Home » » Logika Problematis Pejuang Feminis

Logika Problematis Pejuang Feminis

Written By Amoe Hirata on Senin, 01 September 2014 | 23.14


            Diantara sekian banyak paham yang menyebar luas di era kontemporer ialah tentang masalah feminisme. Ada beberapa kata yang bisa dikatakan sebagai ‘saudara kandung’ dari kata feminis yang berasal dari Barat seperti: kesetaraan gender, dan emansipasi wanita.Sebenarnya di Barat sendiri dilihat secara historis paham-paham yang sedang tren ini timbul tidak lepas dari ‘rasa trauma’ para wanita Barat yang diperlakukan secara tidak manusiawi baik oleh penguasa maupun pemuka agama di gereja melalui inkuisisi dan lain sebagainya. ‘Trauma sejarah’ yang dirasakan oleh kebanyakan wanita Barat pada abad kegelapan(dark ages) dan abad pertengahan(middle ages) inilah yang pada masa baik modern maupun post-modern berusah disebarluaskan kesegenap negara yang ada di dunia.

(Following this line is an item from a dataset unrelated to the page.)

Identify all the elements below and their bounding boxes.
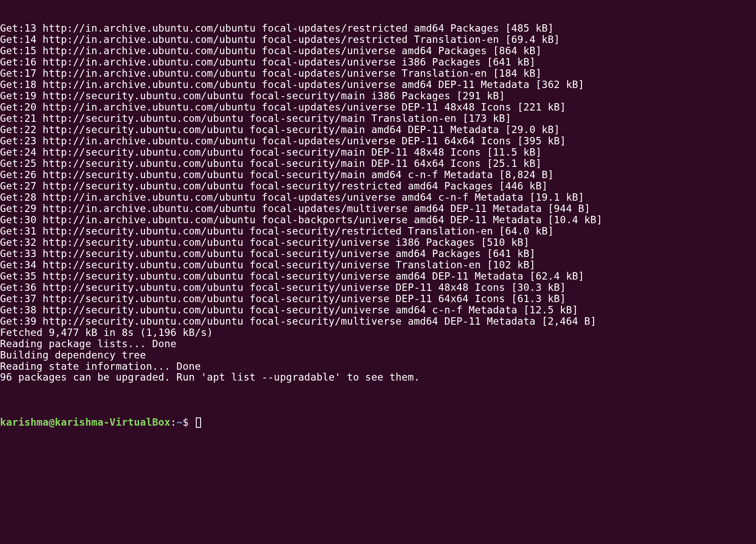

Yang menjadi masalah kemudian, paham yang diimpor dari Barat ini, rupanya mewabah di kalangan umat Islam. Ramailah dialog-dialog yang berkaitan dengan tema feminisme yang obyek utamanya adalah wanita. Banyak para intelektual muslim yang turut serta meramaikan dialog itu dengan cara menulis di media masa atau dengan menulis buku secara khusus. Banyak pula wanita muslimah yang terbujuk hingga rela memperjuangkannya dalam bentuk gerakan. Mereka secara berani menggugat ajaran-ajaran agama yang sifatnya permanen, dengan argumentasi-argumentasi yang disesuaikan dengan konteks yang ada sesuai dengan sosio-kultural. Wacana yang diangkat terdengar menarik, tetapi ketika diteliti ternyata tidak otentik. Seolah-olah memperjuangkan wanita, sejatinya memasung kodratnya.

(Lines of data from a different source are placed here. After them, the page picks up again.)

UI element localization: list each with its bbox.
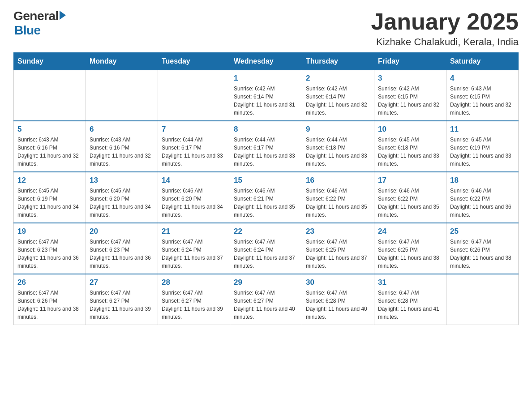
page-title: January 2025 bbox=[371, 9, 519, 34]
day-number: 10 bbox=[378, 125, 442, 134]
calendar-week-row: 12Sunrise: 6:45 AM Sunset: 6:19 PM Dayli… bbox=[14, 172, 519, 223]
calendar-week-row: 19Sunrise: 6:47 AM Sunset: 6:23 PM Dayli… bbox=[14, 223, 519, 274]
day-info: Sunrise: 6:44 AM Sunset: 6:17 PM Dayligh… bbox=[162, 136, 226, 168]
calendar-header: SundayMondayTuesdayWednesdayThursdayFrid… bbox=[14, 53, 519, 70]
calendar-cell: 8Sunrise: 6:44 AM Sunset: 6:17 PM Daylig… bbox=[230, 121, 302, 172]
day-info: Sunrise: 6:42 AM Sunset: 6:14 PM Dayligh… bbox=[234, 85, 298, 117]
calendar-week-row: 1Sunrise: 6:42 AM Sunset: 6:14 PM Daylig… bbox=[14, 70, 519, 121]
day-info: Sunrise: 6:45 AM Sunset: 6:19 PM Dayligh… bbox=[450, 136, 515, 168]
calendar-cell: 21Sunrise: 6:47 AM Sunset: 6:24 PM Dayli… bbox=[158, 223, 230, 274]
day-info: Sunrise: 6:47 AM Sunset: 6:23 PM Dayligh… bbox=[17, 238, 82, 270]
calendar-cell bbox=[158, 70, 230, 121]
calendar-cell: 26Sunrise: 6:47 AM Sunset: 6:26 PM Dayli… bbox=[14, 274, 86, 325]
day-number: 21 bbox=[162, 227, 226, 236]
weekday-header-monday: Monday bbox=[86, 53, 158, 70]
calendar-cell: 13Sunrise: 6:45 AM Sunset: 6:20 PM Dayli… bbox=[86, 172, 158, 223]
day-number: 24 bbox=[378, 227, 442, 236]
day-info: Sunrise: 6:46 AM Sunset: 6:22 PM Dayligh… bbox=[378, 187, 442, 219]
day-number: 8 bbox=[234, 125, 298, 134]
day-info: Sunrise: 6:43 AM Sunset: 6:16 PM Dayligh… bbox=[17, 136, 82, 168]
logo-general-text: General bbox=[13, 9, 59, 23]
calendar-cell: 7Sunrise: 6:44 AM Sunset: 6:17 PM Daylig… bbox=[158, 121, 230, 172]
day-info: Sunrise: 6:47 AM Sunset: 6:27 PM Dayligh… bbox=[90, 289, 154, 321]
calendar-cell: 4Sunrise: 6:43 AM Sunset: 6:15 PM Daylig… bbox=[446, 70, 519, 121]
day-info: Sunrise: 6:44 AM Sunset: 6:17 PM Dayligh… bbox=[234, 136, 298, 168]
day-info: Sunrise: 6:47 AM Sunset: 6:28 PM Dayligh… bbox=[378, 289, 442, 321]
day-info: Sunrise: 6:45 AM Sunset: 6:19 PM Dayligh… bbox=[17, 187, 82, 219]
calendar-cell: 24Sunrise: 6:47 AM Sunset: 6:25 PM Dayli… bbox=[374, 223, 446, 274]
day-info: Sunrise: 6:46 AM Sunset: 6:22 PM Dayligh… bbox=[450, 187, 515, 219]
weekday-header-sunday: Sunday bbox=[14, 53, 86, 70]
calendar-cell: 3Sunrise: 6:42 AM Sunset: 6:15 PM Daylig… bbox=[374, 70, 446, 121]
logo-blue-text: Blue bbox=[14, 23, 41, 38]
day-info: Sunrise: 6:46 AM Sunset: 6:22 PM Dayligh… bbox=[306, 187, 370, 219]
day-number: 9 bbox=[306, 125, 370, 134]
day-number: 15 bbox=[234, 176, 298, 185]
day-info: Sunrise: 6:42 AM Sunset: 6:15 PM Dayligh… bbox=[378, 85, 442, 117]
day-info: Sunrise: 6:45 AM Sunset: 6:18 PM Dayligh… bbox=[378, 136, 442, 168]
calendar-cell: 31Sunrise: 6:47 AM Sunset: 6:28 PM Dayli… bbox=[374, 274, 446, 325]
day-number: 27 bbox=[90, 278, 154, 287]
logo: General Blue bbox=[13, 9, 66, 38]
calendar-cell: 5Sunrise: 6:43 AM Sunset: 6:16 PM Daylig… bbox=[14, 121, 86, 172]
day-number: 20 bbox=[90, 227, 154, 236]
day-number: 3 bbox=[378, 74, 442, 83]
day-info: Sunrise: 6:47 AM Sunset: 6:26 PM Dayligh… bbox=[450, 238, 515, 270]
calendar-table: SundayMondayTuesdayWednesdayThursdayFrid… bbox=[13, 52, 519, 325]
calendar-cell bbox=[446, 274, 519, 325]
page-subtitle: Kizhake Chalakudi, Kerala, India bbox=[371, 36, 519, 48]
day-number: 29 bbox=[234, 278, 298, 287]
day-info: Sunrise: 6:45 AM Sunset: 6:20 PM Dayligh… bbox=[90, 187, 154, 219]
calendar-week-row: 26Sunrise: 6:47 AM Sunset: 6:26 PM Dayli… bbox=[14, 274, 519, 325]
calendar-cell: 28Sunrise: 6:47 AM Sunset: 6:27 PM Dayli… bbox=[158, 274, 230, 325]
calendar-cell: 1Sunrise: 6:42 AM Sunset: 6:14 PM Daylig… bbox=[230, 70, 302, 121]
day-number: 25 bbox=[450, 227, 515, 236]
calendar-cell: 9Sunrise: 6:44 AM Sunset: 6:18 PM Daylig… bbox=[302, 121, 374, 172]
day-info: Sunrise: 6:47 AM Sunset: 6:24 PM Dayligh… bbox=[162, 238, 226, 270]
day-number: 19 bbox=[17, 227, 82, 236]
calendar-cell: 10Sunrise: 6:45 AM Sunset: 6:18 PM Dayli… bbox=[374, 121, 446, 172]
logo-triangle-icon bbox=[60, 11, 66, 20]
weekday-header-wednesday: Wednesday bbox=[230, 53, 302, 70]
calendar-cell: 25Sunrise: 6:47 AM Sunset: 6:26 PM Dayli… bbox=[446, 223, 519, 274]
day-number: 11 bbox=[450, 125, 515, 134]
day-number: 6 bbox=[90, 125, 154, 134]
weekday-header-friday: Friday bbox=[374, 53, 446, 70]
calendar-cell: 2Sunrise: 6:42 AM Sunset: 6:14 PM Daylig… bbox=[302, 70, 374, 121]
calendar-cell bbox=[14, 70, 86, 121]
day-number: 31 bbox=[378, 278, 442, 287]
day-info: Sunrise: 6:46 AM Sunset: 6:20 PM Dayligh… bbox=[162, 187, 226, 219]
calendar-cell: 15Sunrise: 6:46 AM Sunset: 6:21 PM Dayli… bbox=[230, 172, 302, 223]
calendar-cell: 30Sunrise: 6:47 AM Sunset: 6:28 PM Dayli… bbox=[302, 274, 374, 325]
day-number: 2 bbox=[306, 74, 370, 83]
day-info: Sunrise: 6:44 AM Sunset: 6:18 PM Dayligh… bbox=[306, 136, 370, 168]
calendar-cell: 22Sunrise: 6:47 AM Sunset: 6:24 PM Dayli… bbox=[230, 223, 302, 274]
calendar-cell: 6Sunrise: 6:43 AM Sunset: 6:16 PM Daylig… bbox=[86, 121, 158, 172]
day-info: Sunrise: 6:43 AM Sunset: 6:15 PM Dayligh… bbox=[450, 85, 515, 117]
day-info: Sunrise: 6:47 AM Sunset: 6:27 PM Dayligh… bbox=[162, 289, 226, 321]
calendar-cell bbox=[86, 70, 158, 121]
day-number: 26 bbox=[17, 278, 82, 287]
weekday-header-saturday: Saturday bbox=[446, 53, 519, 70]
calendar-cell: 11Sunrise: 6:45 AM Sunset: 6:19 PM Dayli… bbox=[446, 121, 519, 172]
day-number: 17 bbox=[378, 176, 442, 185]
calendar-cell: 16Sunrise: 6:46 AM Sunset: 6:22 PM Dayli… bbox=[302, 172, 374, 223]
calendar-cell: 29Sunrise: 6:47 AM Sunset: 6:27 PM Dayli… bbox=[230, 274, 302, 325]
calendar-cell: 14Sunrise: 6:46 AM Sunset: 6:20 PM Dayli… bbox=[158, 172, 230, 223]
day-info: Sunrise: 6:47 AM Sunset: 6:23 PM Dayligh… bbox=[90, 238, 154, 270]
day-number: 1 bbox=[234, 74, 298, 83]
day-number: 28 bbox=[162, 278, 226, 287]
calendar-cell: 20Sunrise: 6:47 AM Sunset: 6:23 PM Dayli… bbox=[86, 223, 158, 274]
weekday-header-tuesday: Tuesday bbox=[158, 53, 230, 70]
calendar-cell: 17Sunrise: 6:46 AM Sunset: 6:22 PM Dayli… bbox=[374, 172, 446, 223]
day-info: Sunrise: 6:46 AM Sunset: 6:21 PM Dayligh… bbox=[234, 187, 298, 219]
day-info: Sunrise: 6:47 AM Sunset: 6:27 PM Dayligh… bbox=[234, 289, 298, 321]
day-number: 18 bbox=[450, 176, 515, 185]
calendar-cell: 18Sunrise: 6:46 AM Sunset: 6:22 PM Dayli… bbox=[446, 172, 519, 223]
calendar-week-row: 5Sunrise: 6:43 AM Sunset: 6:16 PM Daylig… bbox=[14, 121, 519, 172]
day-info: Sunrise: 6:47 AM Sunset: 6:25 PM Dayligh… bbox=[378, 238, 442, 270]
day-info: Sunrise: 6:47 AM Sunset: 6:26 PM Dayligh… bbox=[17, 289, 82, 321]
day-number: 22 bbox=[234, 227, 298, 236]
day-info: Sunrise: 6:47 AM Sunset: 6:24 PM Dayligh… bbox=[234, 238, 298, 270]
weekday-header-row: SundayMondayTuesdayWednesdayThursdayFrid… bbox=[14, 53, 519, 70]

            Syubhat yang diperjuangkan oleh kaum feminis –yang menurut mereka bertentangan dengan doktrin agama Islam- biasanya mengenai masalah: pembagian waris antara pria dan wanita yang dinilai tidak adil lantaran satu banding dua, adanya ayat dan hadits misoginis(yang membenci wanita) seperti mengenai derajat wanita lebih rendah dari laki-laki, laknat malaikat terhadap istri yang tidak mau melayani(berhubungan  intim)suami, kekerasan rumah tangga (dalam hal ini legalitas pemukulan) yang diilhami oleh ayat tentang nusyûz(Qs. An-Nisa: 34), kepemimpinan wanita dan lain sebagainya. Menurut logika yang mereka pegang segala ajaran dalam Islam yang menyalahi kepentingan wanita –tentu saja sesuai dengan versi cara pandang mereka-, maka ayat itu harus ditafsirkan secara kontekstual atau kalau tidak bisa maka ditolak sama sekali dan diragukan keotentikannya sebagai dalil. Atas dasar logika yang rancu ini, mereka melatari segenap perjuangan mereka. Akibat yang paling fatal ialah doktrin agama yang sudah tegas, ditolak dengan ganas. Dalil-dalil yang sudah qath`i(tetap), diplintir sesuka hati.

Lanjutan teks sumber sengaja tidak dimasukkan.